Summer School Art History public lecture - REBECCA ZORACH (Northwestern University): "Placeholding: The Tamir Rice Gazebo and the Racialized Landscape of Leisure"
|Tu 22-06-2021 16:30 - 18:00
The summer school Curating Art & Nature - The Knowledge of the Curator III offers a series of lectures open to the public. Tickets are free and available via eventbrite. All lectures take place online and are scheduled from 16.30-18.00 (CEST).

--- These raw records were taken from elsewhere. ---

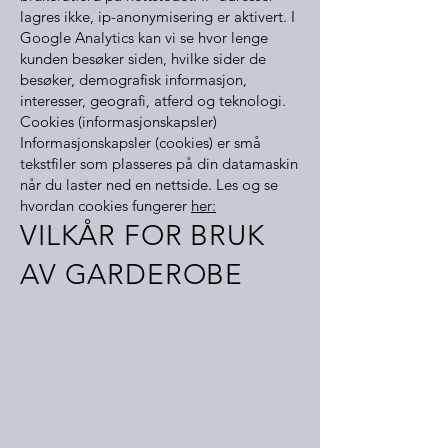
lagres ikke, ip-anonymisering er aktivert. I
Google Analytics kan vi se hvor lenge
kunden besøker siden, hvilke sider de
besøker, demografisk informasjon,
interesser, geografi, atferd og teknologi.
Cookies (informasjonskapsler)
Informasjonskapsler (cookies) er små
tekstfiler som plasseres på din datamaskin
når du laster ned en nettside. Les og se
hvordan cookies fungerer
her:
VILKÅR FOR BRUK
AV GARDEROBE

Placeholding: The Tamir Rice Gazebo and the Racialized Landscape of Leisure
This talk takes as its starting point Theaster Gates’s South Side Chicago installation of the gazebo removed from a park in Cleveland where twelve-year-old Tamir Rice was murdered by Cleveland police. In the chapter, I contextualize the gazebo by examining the place of gardens and garden structures in American cultural history, particularly in relation to Cleveland’s racialized landscape; to Atlantic histories of race, land, and leisure; and to the “eastern” exoticism implied by the term “gazebo” and its history.
About the speaker
Rebecca Zorach is Mary Jane Crowe Professor in Art and Art History at Northwestern University. She teaches and writes on early modern European art, contemporary activist art, and art of the 1960s and ’70s, with particular interests in print media and murals, feminist and queer theory, and the Black Arts Movement. Zorach coedited The Wall of Respect: Public Art and Black Liberation in 1960s Chicago (Northwestern University Press, 2017) with Abdul Alkalimat and Romi Crawford, and is the author of Art for People’s Sake: Artists, Community, and Black Chicago 1965–75 (Duke University Press, 2019).